» **Problem statement**: Copy every record exactly, leaving the pictures out.

» **Data**:
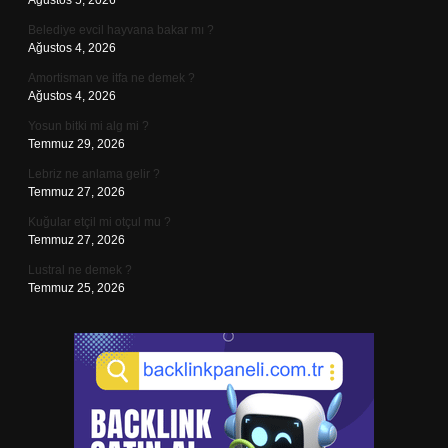
Ağustos 5, 2026
Belediye evcil hayvana bakar mı ?
Ağustos 4, 2026
Amortisman ve itfa ne demek ?
Ağustos 4, 2026
Yosun bitki mi alg mi ?
Temmuz 29, 2026
Lebriz ne anlama gelir ?
Temmuz 27, 2026
Kuğular etçil mi otçul mu ?
Temmuz 27, 2026
Lustral ne demek ?
Temmuz 25, 2026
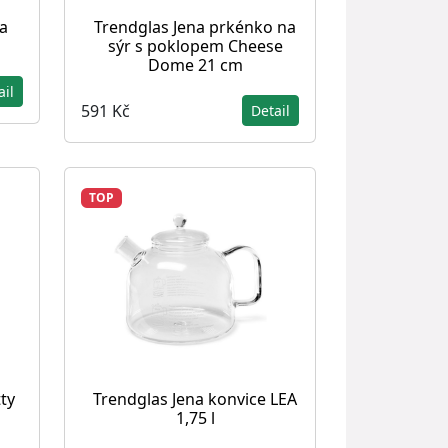
a
Trendglas Jena prkénko na
s
sýr s poklopem Cheese
Dome 21 cm
ail
591 Kč
Detail
TOP
tty
Trendglas Jena konvice LEA
1,75 l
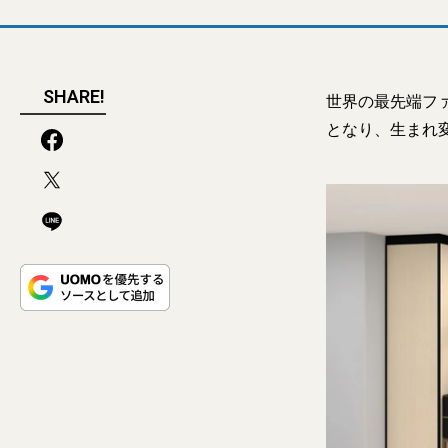
SHARE!
世界の最先端フ
となり、生まれ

» **Result of this task**:
Ağustos 5, 2026
Belediye evcil hayvana bakar mı ?
Ağustos 4, 2026
Amortisman ve itfa ne demek ?
Ağustos 4, 2026
Yosun bitki mi alg mi ?
Temmuz 29, 2026
Lebriz ne anlama gelir ?
Temmuz 27, 2026
Kuğular etçil mi otçul mu ?
Temmuz 27, 2026
Lustral ne demek ?
Temmuz 25, 2026
a
Trendglas Jena prkénko na
s
sýr s poklopem Cheese
Dome 21 cm
ail
591 Kč
Detail
TOP
tty
Trendglas Jena konvice LEA
1,75 l
SHARE!
世界の最先端フ
となり、生まれ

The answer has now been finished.